Tom A. DiDonna, DHSc, ’10, MSN, RN, spends his vacations making a global impact. His volunteer work is anything but small scale and embraces his lifelong passion for global health. The ASHS alum and adjunct faculty (doctor of health sciences) is a leader in the reduction of unnecessary newborn deaths worldwide.
Last year, Dr. DiDonna embarked on an international medical volunteer mission to the Republic of Namibia and South Africa to prevent the loss of fragile new life. He was one of the first master trainers in the Helping Babies Breathe program, which trains women who deliver babies in resource-poor countries how to resuscitate newborns.
“We teach them early recognition and how to use a bag and mask to ventilate the baby within a minute of the episode,” says Dr. DiDonna.“Then we teach them to teach the techniques to their sisters.”
To volunteer for global humanitarian missions with Dr. DiDonna through Operation Smile or the Helping Babies Breathe program, contact him at email@example.com.
For the last 10 years, Dr. DiDonna has been a volunteer for Operation Smile, which provides life-saving corrective surgery to kids with severe clefts. Operation Smile and the Helping Babies Breathe program, offered by the American Academy of Pediatrics, are now taught in tandem to create life-saving sustainability all over the world.
But his contagious quest for life-saving doesn’t stop there.
Dr. Didonna, a newborn resuscitation certified instructor, was invited aboard the U.S. Navy Ship Comfort to help prepare naval healthcare professionals and volunteers from around the world for a nine-country goodwill tour. He trained 82 doctors and nurses who went on to train 800 birth attendants and midwives how to prevent newborn asphyxia deaths. Dr. DiDonna accompanied the ship to Jamaica for the first part of the tour and continued to “train the trainers.” The tour was one of the largest infant and child humanitarian missions ever conducted.

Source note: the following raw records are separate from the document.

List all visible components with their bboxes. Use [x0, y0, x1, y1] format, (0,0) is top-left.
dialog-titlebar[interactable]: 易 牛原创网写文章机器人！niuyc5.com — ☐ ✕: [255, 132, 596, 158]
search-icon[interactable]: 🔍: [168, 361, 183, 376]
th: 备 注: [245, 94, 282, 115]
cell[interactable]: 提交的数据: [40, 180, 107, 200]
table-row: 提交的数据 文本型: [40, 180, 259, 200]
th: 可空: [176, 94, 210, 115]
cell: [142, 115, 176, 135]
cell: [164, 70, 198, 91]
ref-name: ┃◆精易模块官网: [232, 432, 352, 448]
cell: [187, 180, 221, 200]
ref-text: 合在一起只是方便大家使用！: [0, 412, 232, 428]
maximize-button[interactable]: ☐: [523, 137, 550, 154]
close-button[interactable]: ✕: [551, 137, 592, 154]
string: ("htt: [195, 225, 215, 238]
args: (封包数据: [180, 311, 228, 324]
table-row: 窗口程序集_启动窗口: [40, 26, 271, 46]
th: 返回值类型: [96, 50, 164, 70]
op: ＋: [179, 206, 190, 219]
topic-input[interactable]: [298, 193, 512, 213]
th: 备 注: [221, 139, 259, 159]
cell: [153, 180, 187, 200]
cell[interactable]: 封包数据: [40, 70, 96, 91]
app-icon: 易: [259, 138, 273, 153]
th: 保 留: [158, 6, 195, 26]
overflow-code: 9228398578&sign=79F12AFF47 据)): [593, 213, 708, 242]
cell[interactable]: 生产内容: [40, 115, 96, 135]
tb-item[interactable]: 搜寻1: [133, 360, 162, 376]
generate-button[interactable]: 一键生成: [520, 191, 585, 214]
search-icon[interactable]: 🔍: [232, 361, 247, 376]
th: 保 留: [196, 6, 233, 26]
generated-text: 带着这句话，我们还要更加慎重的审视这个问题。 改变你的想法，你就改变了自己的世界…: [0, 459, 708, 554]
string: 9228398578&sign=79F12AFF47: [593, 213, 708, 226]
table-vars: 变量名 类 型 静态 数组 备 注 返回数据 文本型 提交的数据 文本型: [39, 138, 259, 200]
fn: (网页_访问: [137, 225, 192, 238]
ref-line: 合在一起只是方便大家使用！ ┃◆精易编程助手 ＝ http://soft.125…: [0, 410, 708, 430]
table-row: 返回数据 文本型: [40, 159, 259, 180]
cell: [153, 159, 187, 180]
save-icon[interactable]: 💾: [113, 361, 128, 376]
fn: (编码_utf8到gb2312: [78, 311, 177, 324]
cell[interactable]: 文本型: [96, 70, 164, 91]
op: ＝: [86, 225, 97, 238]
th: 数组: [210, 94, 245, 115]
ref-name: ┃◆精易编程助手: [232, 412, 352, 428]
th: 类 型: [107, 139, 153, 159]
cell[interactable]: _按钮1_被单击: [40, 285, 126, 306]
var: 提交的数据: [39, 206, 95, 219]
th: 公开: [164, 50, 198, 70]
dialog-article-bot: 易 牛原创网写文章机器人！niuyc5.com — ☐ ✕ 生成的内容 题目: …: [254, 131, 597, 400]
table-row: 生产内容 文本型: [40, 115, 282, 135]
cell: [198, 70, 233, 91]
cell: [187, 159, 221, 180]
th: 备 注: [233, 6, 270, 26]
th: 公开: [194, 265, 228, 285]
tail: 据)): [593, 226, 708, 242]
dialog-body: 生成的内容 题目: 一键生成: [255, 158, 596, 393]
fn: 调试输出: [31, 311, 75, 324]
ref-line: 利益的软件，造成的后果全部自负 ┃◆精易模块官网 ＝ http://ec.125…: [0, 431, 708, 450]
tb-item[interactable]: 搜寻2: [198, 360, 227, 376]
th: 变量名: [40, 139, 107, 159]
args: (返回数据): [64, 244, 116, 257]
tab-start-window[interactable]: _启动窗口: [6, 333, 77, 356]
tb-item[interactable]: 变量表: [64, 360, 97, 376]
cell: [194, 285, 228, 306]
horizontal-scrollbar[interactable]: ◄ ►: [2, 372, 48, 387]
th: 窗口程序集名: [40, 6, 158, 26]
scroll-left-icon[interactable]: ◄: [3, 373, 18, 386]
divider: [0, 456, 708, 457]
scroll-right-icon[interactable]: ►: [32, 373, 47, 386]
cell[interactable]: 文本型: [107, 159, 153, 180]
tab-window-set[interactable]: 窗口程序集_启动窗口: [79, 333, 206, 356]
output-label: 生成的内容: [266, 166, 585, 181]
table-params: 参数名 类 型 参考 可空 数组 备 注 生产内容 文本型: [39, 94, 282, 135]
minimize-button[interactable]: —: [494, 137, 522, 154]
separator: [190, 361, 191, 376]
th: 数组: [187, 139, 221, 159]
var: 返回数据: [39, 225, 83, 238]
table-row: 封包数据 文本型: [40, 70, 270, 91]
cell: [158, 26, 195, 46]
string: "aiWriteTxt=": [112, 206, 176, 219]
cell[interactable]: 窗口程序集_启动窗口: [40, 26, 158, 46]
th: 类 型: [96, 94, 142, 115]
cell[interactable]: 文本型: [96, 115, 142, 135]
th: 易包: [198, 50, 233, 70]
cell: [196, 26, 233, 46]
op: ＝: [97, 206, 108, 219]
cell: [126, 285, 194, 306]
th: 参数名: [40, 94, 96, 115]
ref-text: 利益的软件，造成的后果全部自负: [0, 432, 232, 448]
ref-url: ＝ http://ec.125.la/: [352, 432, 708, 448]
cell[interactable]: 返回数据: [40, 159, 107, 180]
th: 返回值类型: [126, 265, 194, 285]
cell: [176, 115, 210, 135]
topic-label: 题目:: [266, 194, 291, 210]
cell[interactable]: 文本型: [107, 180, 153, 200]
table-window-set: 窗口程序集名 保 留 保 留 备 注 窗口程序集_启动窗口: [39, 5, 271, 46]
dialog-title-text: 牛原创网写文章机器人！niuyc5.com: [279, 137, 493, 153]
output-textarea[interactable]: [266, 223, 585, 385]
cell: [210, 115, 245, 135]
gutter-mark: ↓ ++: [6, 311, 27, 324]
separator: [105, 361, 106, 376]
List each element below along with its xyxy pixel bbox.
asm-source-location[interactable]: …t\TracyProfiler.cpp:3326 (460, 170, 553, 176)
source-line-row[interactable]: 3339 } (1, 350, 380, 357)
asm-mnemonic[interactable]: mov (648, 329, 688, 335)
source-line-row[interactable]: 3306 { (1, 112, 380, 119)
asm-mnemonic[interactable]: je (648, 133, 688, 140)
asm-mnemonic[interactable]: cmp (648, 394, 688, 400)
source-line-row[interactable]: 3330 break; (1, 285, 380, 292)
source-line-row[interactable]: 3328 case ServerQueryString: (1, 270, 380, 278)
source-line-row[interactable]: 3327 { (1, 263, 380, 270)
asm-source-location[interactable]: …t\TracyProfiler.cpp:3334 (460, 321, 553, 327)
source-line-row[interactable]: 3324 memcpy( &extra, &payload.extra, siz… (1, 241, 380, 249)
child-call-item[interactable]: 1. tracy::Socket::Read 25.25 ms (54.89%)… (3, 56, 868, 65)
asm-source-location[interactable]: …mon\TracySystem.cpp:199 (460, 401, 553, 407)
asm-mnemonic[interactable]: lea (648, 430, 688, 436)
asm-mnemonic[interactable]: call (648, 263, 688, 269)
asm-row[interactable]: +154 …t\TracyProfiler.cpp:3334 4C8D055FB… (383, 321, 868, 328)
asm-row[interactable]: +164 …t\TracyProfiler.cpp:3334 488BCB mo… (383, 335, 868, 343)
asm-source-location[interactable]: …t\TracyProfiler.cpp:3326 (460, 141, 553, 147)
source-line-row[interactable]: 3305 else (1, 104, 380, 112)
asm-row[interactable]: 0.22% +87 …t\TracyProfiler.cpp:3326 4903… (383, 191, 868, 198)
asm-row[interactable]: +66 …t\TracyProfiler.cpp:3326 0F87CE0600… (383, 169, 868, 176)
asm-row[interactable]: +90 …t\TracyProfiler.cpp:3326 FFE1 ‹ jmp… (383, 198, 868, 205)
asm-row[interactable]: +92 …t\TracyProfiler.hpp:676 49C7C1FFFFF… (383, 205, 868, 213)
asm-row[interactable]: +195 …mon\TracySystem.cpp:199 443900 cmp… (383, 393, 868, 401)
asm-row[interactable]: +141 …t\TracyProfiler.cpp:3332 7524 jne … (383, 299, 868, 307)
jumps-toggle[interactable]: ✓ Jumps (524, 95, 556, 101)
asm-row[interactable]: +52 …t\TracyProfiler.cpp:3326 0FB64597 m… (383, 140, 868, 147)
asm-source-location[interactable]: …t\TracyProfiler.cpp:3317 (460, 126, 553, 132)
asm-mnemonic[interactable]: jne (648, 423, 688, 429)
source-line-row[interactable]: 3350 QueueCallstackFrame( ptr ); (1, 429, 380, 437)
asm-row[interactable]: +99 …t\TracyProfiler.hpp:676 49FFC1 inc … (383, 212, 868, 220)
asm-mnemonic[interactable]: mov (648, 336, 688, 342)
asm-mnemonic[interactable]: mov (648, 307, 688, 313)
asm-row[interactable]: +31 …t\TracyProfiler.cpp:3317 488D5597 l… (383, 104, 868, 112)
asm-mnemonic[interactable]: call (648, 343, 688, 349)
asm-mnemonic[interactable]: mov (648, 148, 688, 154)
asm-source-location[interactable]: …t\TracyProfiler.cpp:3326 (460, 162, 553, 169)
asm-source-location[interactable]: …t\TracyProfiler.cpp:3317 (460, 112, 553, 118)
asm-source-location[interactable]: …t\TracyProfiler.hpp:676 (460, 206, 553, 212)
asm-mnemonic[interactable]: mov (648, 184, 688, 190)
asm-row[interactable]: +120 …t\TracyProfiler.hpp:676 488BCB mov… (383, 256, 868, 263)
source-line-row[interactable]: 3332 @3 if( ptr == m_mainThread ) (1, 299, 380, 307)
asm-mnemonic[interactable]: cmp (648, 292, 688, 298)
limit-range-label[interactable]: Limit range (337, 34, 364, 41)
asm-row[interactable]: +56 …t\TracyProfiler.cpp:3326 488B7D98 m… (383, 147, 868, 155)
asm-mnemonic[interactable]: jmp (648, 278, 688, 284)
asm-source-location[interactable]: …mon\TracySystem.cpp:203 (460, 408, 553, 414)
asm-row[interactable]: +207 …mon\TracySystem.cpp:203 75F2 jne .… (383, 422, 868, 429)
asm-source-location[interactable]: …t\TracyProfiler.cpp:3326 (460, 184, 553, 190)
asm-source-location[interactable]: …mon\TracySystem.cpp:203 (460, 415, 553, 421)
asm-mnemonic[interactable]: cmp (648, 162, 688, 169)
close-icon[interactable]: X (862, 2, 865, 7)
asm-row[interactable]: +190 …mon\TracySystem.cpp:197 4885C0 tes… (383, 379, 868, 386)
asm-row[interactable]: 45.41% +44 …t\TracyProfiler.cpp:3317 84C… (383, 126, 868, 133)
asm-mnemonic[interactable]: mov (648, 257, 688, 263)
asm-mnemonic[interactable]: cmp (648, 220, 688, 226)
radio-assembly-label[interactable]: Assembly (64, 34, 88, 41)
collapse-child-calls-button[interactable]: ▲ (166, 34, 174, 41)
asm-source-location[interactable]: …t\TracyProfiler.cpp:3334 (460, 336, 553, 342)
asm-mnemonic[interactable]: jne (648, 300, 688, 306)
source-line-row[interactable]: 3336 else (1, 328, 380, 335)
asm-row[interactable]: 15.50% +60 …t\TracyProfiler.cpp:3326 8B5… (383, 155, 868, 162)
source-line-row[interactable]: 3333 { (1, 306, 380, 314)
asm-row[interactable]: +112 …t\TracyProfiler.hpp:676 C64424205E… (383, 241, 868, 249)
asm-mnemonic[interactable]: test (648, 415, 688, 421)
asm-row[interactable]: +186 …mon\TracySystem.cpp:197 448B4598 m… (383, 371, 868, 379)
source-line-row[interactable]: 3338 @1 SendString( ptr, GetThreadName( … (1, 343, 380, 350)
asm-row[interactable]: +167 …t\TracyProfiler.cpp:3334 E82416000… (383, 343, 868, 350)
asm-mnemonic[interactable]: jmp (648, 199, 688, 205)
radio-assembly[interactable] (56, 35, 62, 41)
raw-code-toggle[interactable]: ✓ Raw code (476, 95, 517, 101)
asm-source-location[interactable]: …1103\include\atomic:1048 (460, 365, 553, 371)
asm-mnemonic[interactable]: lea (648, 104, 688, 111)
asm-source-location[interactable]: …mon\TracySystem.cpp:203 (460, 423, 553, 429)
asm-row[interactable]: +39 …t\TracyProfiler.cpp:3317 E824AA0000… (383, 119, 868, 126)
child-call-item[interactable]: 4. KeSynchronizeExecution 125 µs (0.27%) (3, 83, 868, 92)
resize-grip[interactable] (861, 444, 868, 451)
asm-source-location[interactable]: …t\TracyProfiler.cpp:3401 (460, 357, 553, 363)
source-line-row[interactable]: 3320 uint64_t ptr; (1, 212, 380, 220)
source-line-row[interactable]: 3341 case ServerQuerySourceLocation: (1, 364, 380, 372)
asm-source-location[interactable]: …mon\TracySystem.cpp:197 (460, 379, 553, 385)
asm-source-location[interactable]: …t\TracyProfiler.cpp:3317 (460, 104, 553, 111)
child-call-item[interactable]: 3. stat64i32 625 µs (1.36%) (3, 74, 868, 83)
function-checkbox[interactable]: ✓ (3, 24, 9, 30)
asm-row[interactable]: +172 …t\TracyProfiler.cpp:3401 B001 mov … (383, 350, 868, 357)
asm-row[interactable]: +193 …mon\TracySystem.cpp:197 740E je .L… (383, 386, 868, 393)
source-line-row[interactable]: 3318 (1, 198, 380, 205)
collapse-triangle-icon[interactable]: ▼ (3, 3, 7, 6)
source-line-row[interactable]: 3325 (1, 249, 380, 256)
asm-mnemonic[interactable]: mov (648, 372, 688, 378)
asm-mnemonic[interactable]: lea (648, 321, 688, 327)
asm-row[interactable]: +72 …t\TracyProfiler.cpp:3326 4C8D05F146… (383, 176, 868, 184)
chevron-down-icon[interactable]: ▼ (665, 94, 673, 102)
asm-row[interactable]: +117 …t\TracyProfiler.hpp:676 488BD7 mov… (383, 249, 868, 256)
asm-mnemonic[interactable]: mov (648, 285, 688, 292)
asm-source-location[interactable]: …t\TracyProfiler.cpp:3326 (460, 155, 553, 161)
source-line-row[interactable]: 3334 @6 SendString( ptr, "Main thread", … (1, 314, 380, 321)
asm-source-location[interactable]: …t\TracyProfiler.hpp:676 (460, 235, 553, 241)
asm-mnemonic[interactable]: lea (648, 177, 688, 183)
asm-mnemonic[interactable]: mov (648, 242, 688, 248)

Traveling to four countries a year, Dr. DiDonna has made a significant impact on saving lives and says the long-term relationships he forms are tremendously rewarding.
“The people I come into contact with contribute to my knowledge, so I always come home with something new that I’ve learned,” he says.
He is now taking the Helping Babies Breathe initiative to Rwanda. Each trip, he says, brings valuable experience that he can apply to his own practice.
“I don’t ever see myself stopping,” he says.